O objetivo declarado do pacto é agir de forma coordenada para identificar, monitorar e sufocar estruturas financeiras usadas por organizações criminosas, especialmente após a descoberta de esquemas que operavam com aparência legal no coração do mercado financeiro paulista.
Crime mudou de método
Durante a formalização do acordo, dirigentes destacaram que o crime deixou de agir com violência explícita e passou a explorar brechas tecnológicas e institucionais. Em vez de assaltos clássicos, grupos criminosos hoje operam com laptops, transferências digitais e, em alguns casos, cooptação ou intimidação de agentes internos.
A avaliação é de que operações financeiras envolvendo centenas de milhares de reais passaram a ser desviadas de forma silenciosa, exigindo uma resposta mais técnica, integrada e moderna do Estado e do setor bancário.
Cooperação e tecnologia
A cúpula da Polícia Federal ressaltou que o enfrentamento ao crime financeiro não pode se apoiar em práticas ultrapassadas. A estratégia passa por cooperação institucional, compartilhamento de informações, investimentos em tecnologia e capacitação de equipes.
A expectativa é ampliar o alcance internacional dessa ofensiva, inclusive com parcerias globais, diante do caráter transnacional das organizações criminosas que atuam no sistema financeiro.
Alerta dos bancos
A Febraban defendeu uma postura mais dura do setor.
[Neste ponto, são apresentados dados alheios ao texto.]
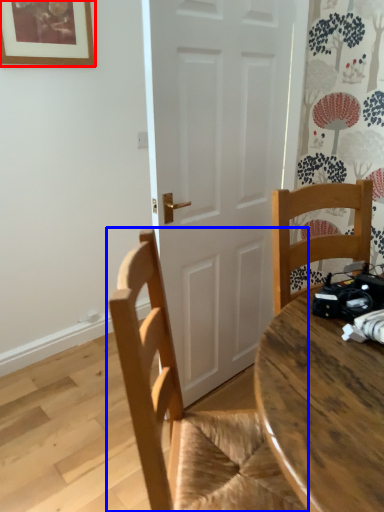 Question: Which object appears closest to the camera in this image, picture frame (highlighted by a red box) or chair (highlighted by a blue box)?

Choices:
 (A) picture frame
 (B) chair

Answer: (B)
Para a entidade, a colaboração entre bancos e autoridades é obrigatória e quem se recusar a participar do combate ao crime deve ser afastado do sistema financeiro, seja por iniciativa própria ou por meios legais.
O alerta é direto, o crime organizado já se infiltrou na economia formal e utiliza instituições financeiras como canais para movimentar recursos ilícitos em larga escala.
Esquemas sofisticados
O acordo foi firmado sob a sombra de investigações recentes que revelaram estruturas altamente organizadas de lavagem de dinheiro, envolvendo controle de empresas, redes de postos, refinarias e até terminais logísticos. Segundo apurações, uma fintech chegou a funcionar como um banco paralelo para o crime, facilitando o escoamento de bilhões de reais.
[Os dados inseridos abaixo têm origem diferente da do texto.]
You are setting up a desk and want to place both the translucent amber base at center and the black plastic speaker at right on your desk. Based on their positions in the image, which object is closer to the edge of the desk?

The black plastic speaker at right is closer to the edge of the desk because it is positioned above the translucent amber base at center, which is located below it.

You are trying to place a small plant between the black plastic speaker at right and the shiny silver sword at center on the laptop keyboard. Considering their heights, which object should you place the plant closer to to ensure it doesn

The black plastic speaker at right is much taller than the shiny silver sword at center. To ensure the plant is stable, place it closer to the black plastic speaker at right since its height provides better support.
Esses episódios aceleraram medidas de autorregulação no setor bancário e reforçaram a necessidade de controles mais rígidos de integridade.
Observatório do crime financeiro
O BNDES anunciou que a cooperação deve resultar na criação de um observatório voltado ao impacto econômico dos crimes financeiros. A proposta é mapear, quantificar e diagnosticar os prejuízos causados por essas práticas ao desenvolvimento, aos investimentos e à geração de empregos no país.
Um dos pontos mais sensíveis é a proliferação de fintechs operando à margem da fiscalização. A avaliação é de que modelos simplificados de abertura de contas e empresas facilitaram a ocultação de recursos ilícitos.
Recado às fintechs
A mensagem final foi clara. As instituições defendem um prazo para que todas as fintechs se regularizem plenamente. Quem não se adequar às regras, segundo os dirigentes, deve ser simplesmente fechada.
O acordo sinaliza uma mudança de postura. Diante de um crime cada vez mais tecnológico e ousado, o sistema financeiro e o Estado tentam reagir antes que novos esquemas se consolidem sob o verniz da legalidade.